Modes Are in the Air

Instead of Beethoven, Bach, and Mozart, I fed my adolescent ears Debussy, Ravel, and Brahms. In choir, I was exposed to everything from Tomás Luis de Victoria and Monteverdi to Honegger, Dello Joio, and Jonathan Dove. So, I missed out on standard keyboard harmony, and my listening was not organized by the conventions of diatonicism; but, the modality of music became elemental to my listening. And because of my fixed do upbringing, to me, music was modal before it was ever diatonic.

My sensibilities deepened when I had the privilege to take in a lecture by Narcis Bonet—a disciple of the enduringly influential pedagogue Nadia Boulanger—as a student in the European American Musical Alliance in 2009. To paraphrase, Bonet posed that the unraveling of tonality through the eras corresponds with the natural phenomena of the harmonic series.

After the fundamental do and the second harmonic up an octave do, you have sol, which constitutes a structural open fifth—the Middle Ages. Add do and mi—the Renaissance. Then, it’s sol and te—the threshold to the Romance, a.k.a. Beethoven. And eventually, the supertonic re—Debussy. In other words, as time goes on, the harmonic series builds, and composers free the tones that follow.

With the understanding that our sense of tonality, no matter the do, is governed by perfect fifths, the possibilities seem to be endless. The aural atmosphere is rich with modal interdependence, and composers are able create tonal portals by simply dropping the local tonic by a perfect fifth.
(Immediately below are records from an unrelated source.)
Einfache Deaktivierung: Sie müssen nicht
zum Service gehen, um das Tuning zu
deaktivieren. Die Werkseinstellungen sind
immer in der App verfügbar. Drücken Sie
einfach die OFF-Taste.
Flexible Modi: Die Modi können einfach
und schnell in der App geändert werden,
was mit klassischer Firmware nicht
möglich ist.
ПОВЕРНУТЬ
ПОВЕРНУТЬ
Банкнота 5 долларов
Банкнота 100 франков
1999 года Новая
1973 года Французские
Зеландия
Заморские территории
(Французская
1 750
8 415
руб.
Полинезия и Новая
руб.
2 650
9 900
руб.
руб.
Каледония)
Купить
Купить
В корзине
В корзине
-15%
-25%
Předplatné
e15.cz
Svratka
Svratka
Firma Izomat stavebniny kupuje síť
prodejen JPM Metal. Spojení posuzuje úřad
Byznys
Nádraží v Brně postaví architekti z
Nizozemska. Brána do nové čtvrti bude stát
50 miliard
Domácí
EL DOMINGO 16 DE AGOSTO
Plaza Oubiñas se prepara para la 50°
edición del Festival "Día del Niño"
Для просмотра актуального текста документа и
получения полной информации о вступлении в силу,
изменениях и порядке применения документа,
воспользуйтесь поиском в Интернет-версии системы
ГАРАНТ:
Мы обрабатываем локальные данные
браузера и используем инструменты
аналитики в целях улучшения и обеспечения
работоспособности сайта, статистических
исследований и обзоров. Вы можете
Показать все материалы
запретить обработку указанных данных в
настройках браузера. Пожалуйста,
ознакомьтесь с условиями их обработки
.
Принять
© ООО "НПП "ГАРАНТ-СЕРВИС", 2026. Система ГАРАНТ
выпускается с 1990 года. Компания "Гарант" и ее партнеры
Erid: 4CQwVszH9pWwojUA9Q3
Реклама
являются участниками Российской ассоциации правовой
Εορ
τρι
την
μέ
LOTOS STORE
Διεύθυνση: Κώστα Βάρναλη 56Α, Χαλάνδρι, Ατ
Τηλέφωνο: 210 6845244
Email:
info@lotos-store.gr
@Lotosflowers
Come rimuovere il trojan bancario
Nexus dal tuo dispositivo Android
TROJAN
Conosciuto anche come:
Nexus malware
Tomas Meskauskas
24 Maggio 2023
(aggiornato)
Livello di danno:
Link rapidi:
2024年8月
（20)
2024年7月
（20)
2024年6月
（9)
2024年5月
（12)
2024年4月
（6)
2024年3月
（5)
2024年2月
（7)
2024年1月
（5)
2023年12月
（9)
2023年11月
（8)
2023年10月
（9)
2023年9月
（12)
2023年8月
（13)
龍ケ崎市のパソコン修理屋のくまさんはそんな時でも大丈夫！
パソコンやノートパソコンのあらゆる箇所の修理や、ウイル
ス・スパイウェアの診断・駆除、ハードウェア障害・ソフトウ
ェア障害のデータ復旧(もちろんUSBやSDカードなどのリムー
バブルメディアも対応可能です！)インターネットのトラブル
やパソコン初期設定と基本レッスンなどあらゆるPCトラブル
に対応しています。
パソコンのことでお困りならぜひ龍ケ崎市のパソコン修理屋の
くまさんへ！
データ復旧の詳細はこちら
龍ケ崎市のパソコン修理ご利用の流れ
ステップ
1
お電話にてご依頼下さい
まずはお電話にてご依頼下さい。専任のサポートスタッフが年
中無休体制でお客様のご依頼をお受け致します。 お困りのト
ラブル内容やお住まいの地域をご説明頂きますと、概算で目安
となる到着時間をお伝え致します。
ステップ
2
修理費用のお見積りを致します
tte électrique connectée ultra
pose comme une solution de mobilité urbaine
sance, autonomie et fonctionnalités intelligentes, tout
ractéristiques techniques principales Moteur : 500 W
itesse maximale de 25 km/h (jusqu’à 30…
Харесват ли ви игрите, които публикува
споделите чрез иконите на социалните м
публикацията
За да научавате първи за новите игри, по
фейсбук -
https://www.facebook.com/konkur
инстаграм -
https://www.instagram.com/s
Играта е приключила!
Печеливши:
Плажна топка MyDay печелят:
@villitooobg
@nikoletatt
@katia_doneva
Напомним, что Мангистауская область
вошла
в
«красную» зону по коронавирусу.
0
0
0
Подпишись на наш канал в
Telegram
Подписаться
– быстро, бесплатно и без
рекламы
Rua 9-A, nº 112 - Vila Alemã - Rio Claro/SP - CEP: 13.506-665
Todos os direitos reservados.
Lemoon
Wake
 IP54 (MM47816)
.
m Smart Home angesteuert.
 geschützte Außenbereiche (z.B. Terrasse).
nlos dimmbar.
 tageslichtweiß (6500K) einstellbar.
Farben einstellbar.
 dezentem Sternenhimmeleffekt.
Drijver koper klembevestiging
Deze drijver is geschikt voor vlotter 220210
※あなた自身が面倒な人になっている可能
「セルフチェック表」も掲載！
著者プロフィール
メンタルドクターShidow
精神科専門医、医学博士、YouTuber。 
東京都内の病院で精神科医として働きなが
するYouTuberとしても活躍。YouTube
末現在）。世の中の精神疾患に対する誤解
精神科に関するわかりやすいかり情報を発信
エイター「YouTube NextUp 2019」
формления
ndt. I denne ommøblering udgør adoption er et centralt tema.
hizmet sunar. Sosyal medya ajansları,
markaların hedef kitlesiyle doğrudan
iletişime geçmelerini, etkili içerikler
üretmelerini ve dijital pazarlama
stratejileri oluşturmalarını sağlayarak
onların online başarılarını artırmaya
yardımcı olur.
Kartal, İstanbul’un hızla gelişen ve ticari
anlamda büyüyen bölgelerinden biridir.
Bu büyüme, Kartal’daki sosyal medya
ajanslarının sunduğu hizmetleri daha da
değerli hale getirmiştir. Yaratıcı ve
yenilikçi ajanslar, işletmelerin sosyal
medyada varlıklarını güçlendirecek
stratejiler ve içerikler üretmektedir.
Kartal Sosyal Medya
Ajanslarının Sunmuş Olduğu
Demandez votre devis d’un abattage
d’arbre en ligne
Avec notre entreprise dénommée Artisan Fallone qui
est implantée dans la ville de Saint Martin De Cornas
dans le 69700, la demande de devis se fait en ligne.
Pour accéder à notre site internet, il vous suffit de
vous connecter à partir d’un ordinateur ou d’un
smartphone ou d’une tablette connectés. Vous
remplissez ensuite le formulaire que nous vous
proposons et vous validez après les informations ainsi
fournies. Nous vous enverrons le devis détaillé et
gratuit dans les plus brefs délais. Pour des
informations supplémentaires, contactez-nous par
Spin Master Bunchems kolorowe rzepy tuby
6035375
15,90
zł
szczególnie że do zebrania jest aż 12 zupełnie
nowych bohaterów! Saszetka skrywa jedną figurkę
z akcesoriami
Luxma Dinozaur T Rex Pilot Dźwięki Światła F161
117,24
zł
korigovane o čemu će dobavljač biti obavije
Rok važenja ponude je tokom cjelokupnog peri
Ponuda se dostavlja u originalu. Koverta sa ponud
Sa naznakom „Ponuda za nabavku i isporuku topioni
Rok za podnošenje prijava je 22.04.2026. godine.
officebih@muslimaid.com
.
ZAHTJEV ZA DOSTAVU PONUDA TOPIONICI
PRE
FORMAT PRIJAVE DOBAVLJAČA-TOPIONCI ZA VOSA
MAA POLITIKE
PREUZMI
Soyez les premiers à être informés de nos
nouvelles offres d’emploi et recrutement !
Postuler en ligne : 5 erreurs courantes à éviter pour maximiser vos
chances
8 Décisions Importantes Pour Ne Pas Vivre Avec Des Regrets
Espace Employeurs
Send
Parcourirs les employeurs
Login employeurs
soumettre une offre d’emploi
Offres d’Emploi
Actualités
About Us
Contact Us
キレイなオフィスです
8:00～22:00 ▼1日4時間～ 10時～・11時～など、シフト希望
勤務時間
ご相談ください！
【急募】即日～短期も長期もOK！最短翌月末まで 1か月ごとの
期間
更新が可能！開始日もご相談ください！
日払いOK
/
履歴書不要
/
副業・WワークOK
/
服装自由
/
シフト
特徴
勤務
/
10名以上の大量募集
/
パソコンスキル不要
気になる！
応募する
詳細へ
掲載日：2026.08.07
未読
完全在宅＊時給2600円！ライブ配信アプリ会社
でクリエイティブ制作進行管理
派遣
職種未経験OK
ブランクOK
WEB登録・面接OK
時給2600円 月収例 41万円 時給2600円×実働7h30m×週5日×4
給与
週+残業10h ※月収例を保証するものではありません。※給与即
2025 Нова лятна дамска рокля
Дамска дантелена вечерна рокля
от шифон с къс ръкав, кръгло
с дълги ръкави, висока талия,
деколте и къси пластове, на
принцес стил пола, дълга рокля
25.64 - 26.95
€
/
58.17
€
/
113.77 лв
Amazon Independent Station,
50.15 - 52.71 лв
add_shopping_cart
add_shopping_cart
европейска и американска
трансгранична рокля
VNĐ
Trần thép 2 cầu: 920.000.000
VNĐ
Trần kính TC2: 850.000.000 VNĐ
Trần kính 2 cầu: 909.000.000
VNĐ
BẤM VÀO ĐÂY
What sorcery is this!?

Harmonic Language

Modes are ubiquitous. They’re colorful, emotionally charged, and expressive in their own right. So, I have come to the conclusion that moveable do has whitewashed my high schoolers’ ears. They lack in ready perception of modes.

I also humbly recall my composition professors, who on multiple occasions would ask, “What key are you in here?” More recently, it’s my commissioners or colleagues who persist, “Why don’t you resolve to one?… Can you end on one?… We would really like a strong ending.”

Scratching my head, my response is the same: “But, it’s all modal!” It’s how I experience music, and I think, it will always reflect in my work.